In 2020, you could own a piece of digital real estate for a few hundred dollars. In 2021, you need a few thousand just to get started. That number continues to increase, but there’s not enough known yet to know how the virtual land market will behave.
The metaverse is still new, constantly changing and is not regulated. Be sure you’re following verified accounts, businesses and people with knowledge in the space to stay up to date with all new developments.

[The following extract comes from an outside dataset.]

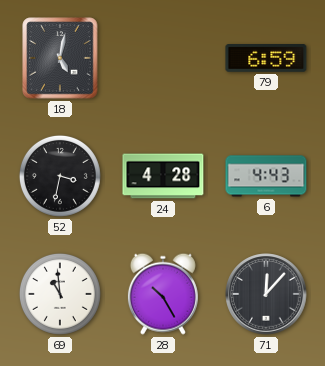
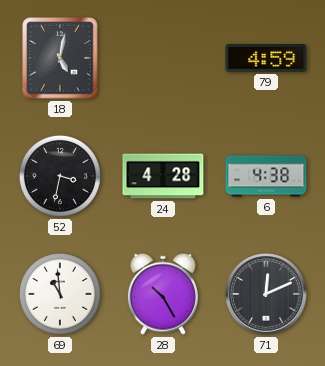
79: 6:59 -> 4:59
6: 4:43 -> 4:38
71: 12:07 -> 12:11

“Eventually, one of these metaverses will be the place to be like Facebook, Amazon and Google are now,” Pfaff said about the current demand. “I think folks are speculating, trying to get in early,and fear missing out.”
NFTs in the real world
NFTs aren’t just being used to purchase property in the metaverse. In February of this year, a single family house in Tampa, Florida was sold to an LLC to put the property, now a business, on the market. That business became the NFT. The sale was held on Propy’s new NFT Marketplace.
The NFT was transferred to the new owner’s Metamask wallet within 15 minutes. Metamask is a crypto wallet and gateway to blockchain apps. According to Propy, this type of transaction minimizes costs for buyers and streamlines the purchasing process by letting them buy a property in just a few minutes.
The world’s first real estate NFT plans to implement these types of sales globally, providing a single framework for purchasing real estate using blockchain technology.
When CEO Mark Zuckerberg rebranded Facebook as Meta, interest in this world skyrocketed. It’s a new topic being discussed at popular conferences like SXSW Festival, Game Developers Conference and Miami NFT Week during Miami Tech Month where Miami was coined as the city of the future.
Yes, real estate and the metaverse have met, and they’re working together, but how beneficial will this working relationship be? Time will tell. Very soon.